Nun sind wir auf dem Rückweg. Ich kämpfe mit den Tränen. Klar. Eins reicht. Aber unsere Chancen sind soeben ins Bodenlose gesunken.

Donnerstag, 26. Januar 2012

Wie heißt das?

Gibt es eigentlich auch eine Warteschleife vor der Warteschleife? Denn das, was hier gerade passiert, fühlt sich ganz genau so an. Ich habe alle möglichen Nebenwirkungen mitgenommen. Jaha, wirklich ALLE. Und meinen Bauch beobachte ich auch ganz genau. Zieht es vielleicht? Heißt das, dass die Eierstöcke fleißig sind? Wie viele es wohl sind? Bitte, lass es mindestens zwei sein. Bitte? Außerdem sehe ich aus wie 10 kg schwerer über Nacht. Die Waage habe ich dazu nicht befragt. Das will ich wohl nicht wissen...

Die Arbeit ist auch die Hölle. Richtig viel Stress. Ständige Sitzungen, Gespräche, Diskussionen. Jeden Tag eine neue, unlösbare Aufgabe. "Du schaffst das schon."

Und was Schönes gibt es auch. Meine lieben Leser. Ich freue mich riesig über jeden von euch. Ich fühle mich verstanden und aufgehoben. Ihr seid toll. Dafür ein dickes DANKE! 
(Wo sollte ich sonst mit den ganzen Verrücktheiten hin?!)

Mittwoch, 25. Januar 2012

Nebenwirkungen & Co

Ja, ich habe dieses Mal jede Menge davon. Kopfschmerzen, zum Beispiel. Und ich bin schrecklich müde. Ich träume aufregend (das liegt aber eher an meiner Aufregung als an den Hormonen) und ich hab ein bißchen Bauchweh. Und die Laune ist auch eher so, ähm schlecht...

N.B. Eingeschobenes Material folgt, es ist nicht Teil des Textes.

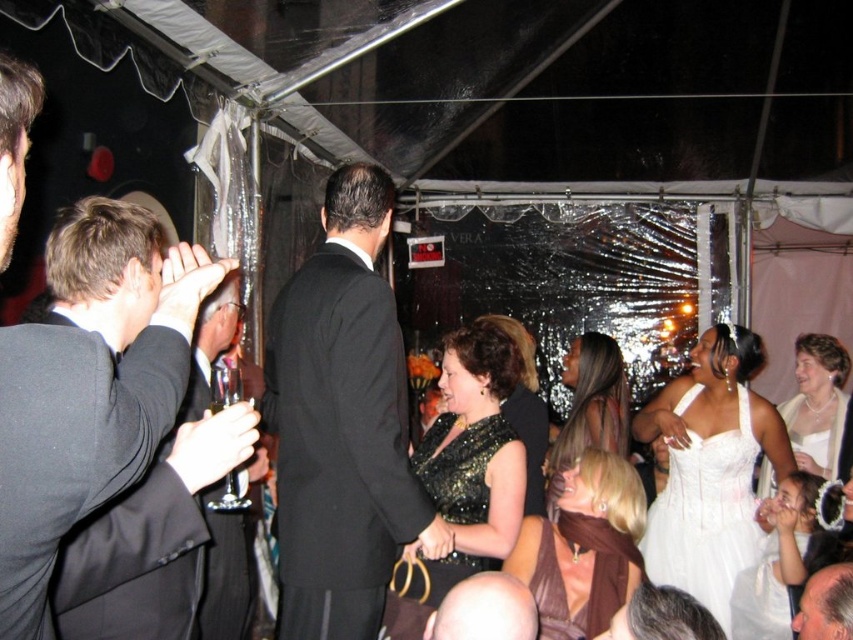 Question: Is black satin suit at center in front of brown satin dress at center?

Choices:
 (A) no
 (B) yes

Answer: (B)

Question: Which of these objects is positioned farthest from the white satin dress at center?

Choices:
 (A) shiny black dress at center
 (B) sequined black dress at center
 (C) bald head at center
 (D) brown satin dress at lower center

Answer: (C)

Question: Which object is the farthest from the brown satin dress at lower center?

Choices:
 (A) gray hair at center
 (B) bald head at center
 (C) sequined black dress at center
 (D) white satin dress at right

Answer: (D)

Question: Can you confirm if brown satin dress at lower center is positioned below shiny black dress at center?

Choices:
 (A) no
 (B) yes

Answer: (B)

Question: Which point is closer to the camera taking this photo?

Choices:
 (A) (91, 384)
 (B) (834, 576)
 (C) (590, 410)

Answer: (A)

Question: Can you confirm if dark gray suit at left is wider than white satin dress at right?

Choices:
 (A) no
 (B) yes

Answer: (A)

Ach Mädels, ich bin ganz schön nervös. Diese drei Wochen entscheiden so wahnsinnig viel. Wenn das dieses Mal jetzt schon losgeht weiß ich nicht, wie ich es entspannt und positiv durchstehen soll. Und dieses nicht jeden Tag spritzen find ich gerade doch nicht so gut. Es fühlt sich nicht so an, als würde ich hart am Kinderwunsch arbeiten. Sich jeden Tag quälen fühlte sich irgendwie, ja: richtiger an. Ihr wisst schon was ich meine...

Dienstag, 24. Januar 2012

Die letzte IVF beginnt

Und ich habe schon jetzt den ersten "Warteschleifenkoller". Na toll. Wie soll ich das nur durchstehen?

Gestern Abend um halb zehn habe ich mir die erste Spritze gesetzt. Elonva heißt das neue Wundermittel und soll solchen Low Respondern wie mir ein paar Eierchen mehr entlocken. Scheinbar hat das Wundermittel nur Vorteile: Mehr Eierchen und vor allem nur einmal spritzen. Ja, tatsächlich. Nur ein einziges Mal. Das heißt die nächste Spritze ist erst Freitag fällig zum Eisprung unterdrücken. Samstag dann Eierchenschau. So lange muss ich noch warten... Manchmal hätte ich gern ein Ultraschallgerät zu Hause. Bin so ungeduldig.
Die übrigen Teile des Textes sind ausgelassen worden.